> **Assignment**:
Please repeat the lines below exactly. Begin with the line containing "Password (808, 281)" and go on through the line containing "Добавить в лист пожеланий (851, 801)".

• • •

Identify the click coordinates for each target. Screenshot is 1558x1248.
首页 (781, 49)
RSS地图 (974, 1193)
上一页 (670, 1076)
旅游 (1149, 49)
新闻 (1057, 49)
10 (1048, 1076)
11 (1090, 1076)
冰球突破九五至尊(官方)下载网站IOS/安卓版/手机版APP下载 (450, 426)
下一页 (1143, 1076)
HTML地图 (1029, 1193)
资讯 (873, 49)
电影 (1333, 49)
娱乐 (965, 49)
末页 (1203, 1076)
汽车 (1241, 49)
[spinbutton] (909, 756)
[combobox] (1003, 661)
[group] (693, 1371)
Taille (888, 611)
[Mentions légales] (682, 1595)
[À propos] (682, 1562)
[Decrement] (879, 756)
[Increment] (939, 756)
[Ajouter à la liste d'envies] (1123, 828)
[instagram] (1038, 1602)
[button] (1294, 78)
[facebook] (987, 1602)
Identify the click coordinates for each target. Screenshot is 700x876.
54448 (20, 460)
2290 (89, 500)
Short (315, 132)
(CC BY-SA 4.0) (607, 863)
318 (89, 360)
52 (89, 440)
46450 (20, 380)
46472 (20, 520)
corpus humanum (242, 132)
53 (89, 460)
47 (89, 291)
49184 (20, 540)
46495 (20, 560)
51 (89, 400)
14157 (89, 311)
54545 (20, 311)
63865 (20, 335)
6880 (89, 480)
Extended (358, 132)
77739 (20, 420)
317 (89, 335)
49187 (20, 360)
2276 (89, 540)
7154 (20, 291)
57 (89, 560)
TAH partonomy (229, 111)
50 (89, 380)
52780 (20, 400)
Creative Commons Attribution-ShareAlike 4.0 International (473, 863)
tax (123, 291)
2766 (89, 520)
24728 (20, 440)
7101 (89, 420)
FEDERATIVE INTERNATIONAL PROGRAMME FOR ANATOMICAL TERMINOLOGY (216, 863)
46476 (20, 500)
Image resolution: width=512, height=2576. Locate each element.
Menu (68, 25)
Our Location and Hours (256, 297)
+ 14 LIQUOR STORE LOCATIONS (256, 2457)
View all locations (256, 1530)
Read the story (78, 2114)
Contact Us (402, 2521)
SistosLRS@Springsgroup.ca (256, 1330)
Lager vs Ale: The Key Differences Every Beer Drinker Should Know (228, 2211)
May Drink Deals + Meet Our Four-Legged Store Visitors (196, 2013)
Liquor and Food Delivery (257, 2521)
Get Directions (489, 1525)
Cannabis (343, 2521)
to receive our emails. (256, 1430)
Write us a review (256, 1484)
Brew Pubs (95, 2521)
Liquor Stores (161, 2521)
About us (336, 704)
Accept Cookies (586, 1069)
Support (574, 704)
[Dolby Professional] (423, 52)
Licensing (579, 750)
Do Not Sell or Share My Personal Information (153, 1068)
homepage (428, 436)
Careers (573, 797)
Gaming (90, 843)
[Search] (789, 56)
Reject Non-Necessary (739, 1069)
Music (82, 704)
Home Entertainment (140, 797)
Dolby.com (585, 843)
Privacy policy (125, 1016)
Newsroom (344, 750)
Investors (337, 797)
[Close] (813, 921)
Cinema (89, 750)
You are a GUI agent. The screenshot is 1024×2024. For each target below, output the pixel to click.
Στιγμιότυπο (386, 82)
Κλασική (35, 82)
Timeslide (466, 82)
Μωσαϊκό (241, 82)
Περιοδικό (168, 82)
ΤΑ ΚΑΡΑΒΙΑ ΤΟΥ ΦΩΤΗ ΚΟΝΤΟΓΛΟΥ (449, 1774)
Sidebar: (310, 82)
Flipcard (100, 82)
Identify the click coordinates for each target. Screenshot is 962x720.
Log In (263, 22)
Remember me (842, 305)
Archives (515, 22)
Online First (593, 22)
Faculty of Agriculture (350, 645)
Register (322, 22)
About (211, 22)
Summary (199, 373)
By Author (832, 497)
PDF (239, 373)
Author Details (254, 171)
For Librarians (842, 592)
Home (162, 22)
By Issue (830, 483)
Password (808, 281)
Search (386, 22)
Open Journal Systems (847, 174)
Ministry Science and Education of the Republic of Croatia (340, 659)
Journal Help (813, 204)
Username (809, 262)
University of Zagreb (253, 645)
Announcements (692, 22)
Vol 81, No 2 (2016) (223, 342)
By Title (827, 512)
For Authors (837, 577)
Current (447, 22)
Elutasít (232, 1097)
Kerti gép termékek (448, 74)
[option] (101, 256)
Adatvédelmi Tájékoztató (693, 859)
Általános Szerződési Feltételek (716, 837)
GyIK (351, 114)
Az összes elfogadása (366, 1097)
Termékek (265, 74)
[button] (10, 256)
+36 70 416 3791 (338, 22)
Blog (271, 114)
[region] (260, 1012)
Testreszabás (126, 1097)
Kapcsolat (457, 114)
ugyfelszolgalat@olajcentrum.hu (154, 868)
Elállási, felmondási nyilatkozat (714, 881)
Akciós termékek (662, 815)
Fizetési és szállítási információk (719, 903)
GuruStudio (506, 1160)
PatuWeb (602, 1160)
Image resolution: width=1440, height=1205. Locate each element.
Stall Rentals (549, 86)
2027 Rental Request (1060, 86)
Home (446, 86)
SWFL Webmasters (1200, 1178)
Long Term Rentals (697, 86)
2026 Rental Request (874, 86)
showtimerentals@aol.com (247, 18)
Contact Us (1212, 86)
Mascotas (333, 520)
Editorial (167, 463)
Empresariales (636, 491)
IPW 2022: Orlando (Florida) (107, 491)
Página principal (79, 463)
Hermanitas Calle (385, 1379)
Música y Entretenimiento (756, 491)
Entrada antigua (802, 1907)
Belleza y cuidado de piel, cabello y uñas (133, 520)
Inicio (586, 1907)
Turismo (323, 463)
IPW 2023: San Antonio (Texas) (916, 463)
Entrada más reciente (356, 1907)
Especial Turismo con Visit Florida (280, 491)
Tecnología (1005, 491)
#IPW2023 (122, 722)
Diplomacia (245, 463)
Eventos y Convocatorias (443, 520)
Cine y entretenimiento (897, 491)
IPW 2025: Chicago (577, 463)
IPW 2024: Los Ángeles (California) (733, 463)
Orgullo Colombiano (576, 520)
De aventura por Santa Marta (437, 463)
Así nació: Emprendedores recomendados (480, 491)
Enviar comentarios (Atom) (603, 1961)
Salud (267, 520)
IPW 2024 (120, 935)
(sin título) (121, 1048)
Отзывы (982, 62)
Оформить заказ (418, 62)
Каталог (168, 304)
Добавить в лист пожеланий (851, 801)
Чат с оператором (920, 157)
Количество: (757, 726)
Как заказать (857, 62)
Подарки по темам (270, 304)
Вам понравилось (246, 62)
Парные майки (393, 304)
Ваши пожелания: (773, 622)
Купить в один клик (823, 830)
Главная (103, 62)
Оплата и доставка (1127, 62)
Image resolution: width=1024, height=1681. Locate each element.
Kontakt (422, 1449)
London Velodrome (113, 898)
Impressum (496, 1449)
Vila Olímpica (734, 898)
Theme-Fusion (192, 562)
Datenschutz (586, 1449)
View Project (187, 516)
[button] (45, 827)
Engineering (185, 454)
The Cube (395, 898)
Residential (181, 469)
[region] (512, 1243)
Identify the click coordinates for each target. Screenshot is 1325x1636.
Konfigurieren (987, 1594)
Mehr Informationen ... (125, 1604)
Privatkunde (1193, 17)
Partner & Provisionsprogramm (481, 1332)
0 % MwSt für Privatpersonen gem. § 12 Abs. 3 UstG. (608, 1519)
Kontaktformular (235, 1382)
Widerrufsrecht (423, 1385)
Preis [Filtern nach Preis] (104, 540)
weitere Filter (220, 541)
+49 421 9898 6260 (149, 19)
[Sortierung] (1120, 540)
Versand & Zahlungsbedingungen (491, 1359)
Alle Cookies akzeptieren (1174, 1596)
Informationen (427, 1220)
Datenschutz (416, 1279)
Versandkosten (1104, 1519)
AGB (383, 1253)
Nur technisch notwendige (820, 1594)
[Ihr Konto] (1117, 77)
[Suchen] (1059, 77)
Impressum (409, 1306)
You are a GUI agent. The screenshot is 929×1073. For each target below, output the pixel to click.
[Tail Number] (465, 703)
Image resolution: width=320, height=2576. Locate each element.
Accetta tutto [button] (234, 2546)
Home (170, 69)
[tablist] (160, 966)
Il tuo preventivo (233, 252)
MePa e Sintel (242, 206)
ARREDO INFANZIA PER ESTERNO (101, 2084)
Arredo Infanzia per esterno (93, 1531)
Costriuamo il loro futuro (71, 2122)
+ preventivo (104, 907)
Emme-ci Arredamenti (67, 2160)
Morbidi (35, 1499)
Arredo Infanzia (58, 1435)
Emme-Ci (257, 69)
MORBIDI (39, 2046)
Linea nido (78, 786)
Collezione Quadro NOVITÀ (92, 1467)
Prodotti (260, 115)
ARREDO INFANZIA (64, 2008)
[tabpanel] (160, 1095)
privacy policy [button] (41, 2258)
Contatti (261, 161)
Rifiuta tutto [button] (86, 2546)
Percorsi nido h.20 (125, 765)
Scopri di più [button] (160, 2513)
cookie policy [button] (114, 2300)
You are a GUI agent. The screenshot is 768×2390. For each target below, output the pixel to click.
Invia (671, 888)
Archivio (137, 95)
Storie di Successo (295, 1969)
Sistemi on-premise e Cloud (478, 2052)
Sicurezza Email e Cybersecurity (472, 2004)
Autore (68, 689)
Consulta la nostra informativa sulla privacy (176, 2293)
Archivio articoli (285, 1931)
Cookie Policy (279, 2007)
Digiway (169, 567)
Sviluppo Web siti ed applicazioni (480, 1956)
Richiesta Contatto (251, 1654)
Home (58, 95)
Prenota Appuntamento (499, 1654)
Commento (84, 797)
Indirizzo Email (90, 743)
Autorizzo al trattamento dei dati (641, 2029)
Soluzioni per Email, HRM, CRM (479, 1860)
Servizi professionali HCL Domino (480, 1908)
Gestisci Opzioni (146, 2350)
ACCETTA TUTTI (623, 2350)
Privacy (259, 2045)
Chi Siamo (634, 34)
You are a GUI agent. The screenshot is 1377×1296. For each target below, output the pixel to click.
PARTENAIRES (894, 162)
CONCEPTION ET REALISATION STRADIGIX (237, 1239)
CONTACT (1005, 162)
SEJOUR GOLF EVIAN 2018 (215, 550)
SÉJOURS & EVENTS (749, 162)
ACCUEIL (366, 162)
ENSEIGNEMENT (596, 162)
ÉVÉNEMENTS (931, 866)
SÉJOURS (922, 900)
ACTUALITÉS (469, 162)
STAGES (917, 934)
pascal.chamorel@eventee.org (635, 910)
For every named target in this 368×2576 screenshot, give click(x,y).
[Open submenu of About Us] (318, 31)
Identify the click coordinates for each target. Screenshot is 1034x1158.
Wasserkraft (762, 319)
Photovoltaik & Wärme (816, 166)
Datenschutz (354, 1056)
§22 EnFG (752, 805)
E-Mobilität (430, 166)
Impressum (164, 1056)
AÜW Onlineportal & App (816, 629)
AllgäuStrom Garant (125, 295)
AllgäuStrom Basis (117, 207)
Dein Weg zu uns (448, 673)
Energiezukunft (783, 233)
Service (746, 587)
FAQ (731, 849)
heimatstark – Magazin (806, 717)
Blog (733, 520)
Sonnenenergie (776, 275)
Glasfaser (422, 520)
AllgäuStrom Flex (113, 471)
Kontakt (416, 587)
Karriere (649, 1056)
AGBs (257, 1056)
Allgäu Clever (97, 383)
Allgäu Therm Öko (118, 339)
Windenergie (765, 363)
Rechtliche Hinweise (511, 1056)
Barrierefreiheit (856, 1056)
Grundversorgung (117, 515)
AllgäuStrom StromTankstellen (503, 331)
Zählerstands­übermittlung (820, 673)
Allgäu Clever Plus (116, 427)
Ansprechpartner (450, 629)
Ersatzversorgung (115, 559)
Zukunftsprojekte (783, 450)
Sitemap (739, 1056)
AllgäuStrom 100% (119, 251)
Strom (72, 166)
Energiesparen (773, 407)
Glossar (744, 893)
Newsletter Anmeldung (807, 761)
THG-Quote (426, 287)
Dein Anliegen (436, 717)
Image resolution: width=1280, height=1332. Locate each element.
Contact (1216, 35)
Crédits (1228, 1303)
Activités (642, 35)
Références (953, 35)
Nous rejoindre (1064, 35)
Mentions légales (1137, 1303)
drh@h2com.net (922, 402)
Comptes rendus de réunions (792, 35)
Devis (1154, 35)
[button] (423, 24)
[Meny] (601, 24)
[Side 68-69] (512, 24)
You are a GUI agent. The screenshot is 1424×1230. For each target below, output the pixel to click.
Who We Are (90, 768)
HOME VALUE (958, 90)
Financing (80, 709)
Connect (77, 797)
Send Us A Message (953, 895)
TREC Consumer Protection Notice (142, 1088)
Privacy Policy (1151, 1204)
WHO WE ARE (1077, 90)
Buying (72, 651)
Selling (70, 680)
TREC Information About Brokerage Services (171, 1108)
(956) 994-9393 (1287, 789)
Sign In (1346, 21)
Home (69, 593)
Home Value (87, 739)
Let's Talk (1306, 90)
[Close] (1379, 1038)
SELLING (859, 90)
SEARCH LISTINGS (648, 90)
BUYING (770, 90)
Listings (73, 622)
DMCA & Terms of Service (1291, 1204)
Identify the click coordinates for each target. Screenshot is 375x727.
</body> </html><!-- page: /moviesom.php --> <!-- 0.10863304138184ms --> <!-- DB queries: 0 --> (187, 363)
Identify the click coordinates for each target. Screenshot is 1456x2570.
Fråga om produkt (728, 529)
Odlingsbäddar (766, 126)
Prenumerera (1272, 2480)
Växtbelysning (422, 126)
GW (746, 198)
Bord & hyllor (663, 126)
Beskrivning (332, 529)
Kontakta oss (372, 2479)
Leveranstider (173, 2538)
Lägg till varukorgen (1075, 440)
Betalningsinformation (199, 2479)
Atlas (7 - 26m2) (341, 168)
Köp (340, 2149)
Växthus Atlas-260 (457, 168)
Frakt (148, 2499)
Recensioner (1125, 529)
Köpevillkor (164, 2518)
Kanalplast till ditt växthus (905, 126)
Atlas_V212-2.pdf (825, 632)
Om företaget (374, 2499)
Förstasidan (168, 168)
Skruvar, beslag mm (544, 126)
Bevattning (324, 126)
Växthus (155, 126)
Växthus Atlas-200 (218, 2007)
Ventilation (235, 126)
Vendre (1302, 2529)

• • •

> **Solution for this task**:
Password (808, 281)
Search (386, 22)
Open Journal Systems (847, 174)
Ministry Science and Education of the Republic of Croatia (340, 659)
Journal Help (813, 204)
Username (809, 262)
University of Zagreb (253, 645)
Announcements (692, 22)
Vol 81, No 2 (2016) (223, 342)
By Title (827, 512)
For Authors (837, 577)
Current (447, 22)
Elutasít (232, 1097)
Kerti gép termékek (448, 74)
[option] (101, 256)
Adatvédelmi Tájékoztató (693, 859)
Általános Szerződési Feltételek (716, 837)
GyIK (351, 114)
Az összes elfogadása (366, 1097)
Termékek (265, 74)
[button] (10, 256)
+36 70 416 3791 (338, 22)
Blog (271, 114)
[region] (260, 1012)
Testreszabás (126, 1097)
Kapcsolat (457, 114)
ugyfelszolgalat@olajcentrum.hu (154, 868)
Elállási, felmondási nyilatkozat (714, 881)
Akciós termékek (662, 815)
Fizetési és szállítási információk (719, 903)
GuruStudio (506, 1160)
PatuWeb (602, 1160)
Image resolution: width=1440, height=1205. Locate each element.
Stall Rentals (549, 86)
2027 Rental Request (1060, 86)
Home (446, 86)
SWFL Webmasters (1200, 1178)
Long Term Rentals (697, 86)
2026 Rental Request (874, 86)
showtimerentals@aol.com (247, 18)
Contact Us (1212, 86)
Mascotas (333, 520)
Editorial (167, 463)
Empresariales (636, 491)
IPW 2022: Orlando (Florida) (107, 491)
Página principal (79, 463)
Hermanitas Calle (385, 1379)
Música y Entretenimiento (756, 491)
Entrada antigua (802, 1907)
Belleza y cuidado de piel, cabello y uñas (133, 520)
Inicio (586, 1907)
Turismo (323, 463)
IPW 2023: San Antonio (Texas) (916, 463)
Entrada más reciente (356, 1907)
Especial Turismo con Visit Florida (280, 491)
Tecnología (1005, 491)
#IPW2023 (122, 722)
Diplomacia (245, 463)
Eventos y Convocatorias (443, 520)
Cine y entretenimiento (897, 491)
IPW 2025: Chicago (577, 463)
IPW 2024: Los Ángeles (California) (733, 463)
Orgullo Colombiano (576, 520)
De aventura por Santa Marta (437, 463)
Así nació: Emprendedores recomendados (480, 491)
Enviar comentarios (Atom) (603, 1961)
Salud (267, 520)
IPW 2024 (120, 935)
(sin título) (121, 1048)
Отзывы (982, 62)
Оформить заказ (418, 62)
Каталог (168, 304)
Добавить в лист пожеланий (851, 801)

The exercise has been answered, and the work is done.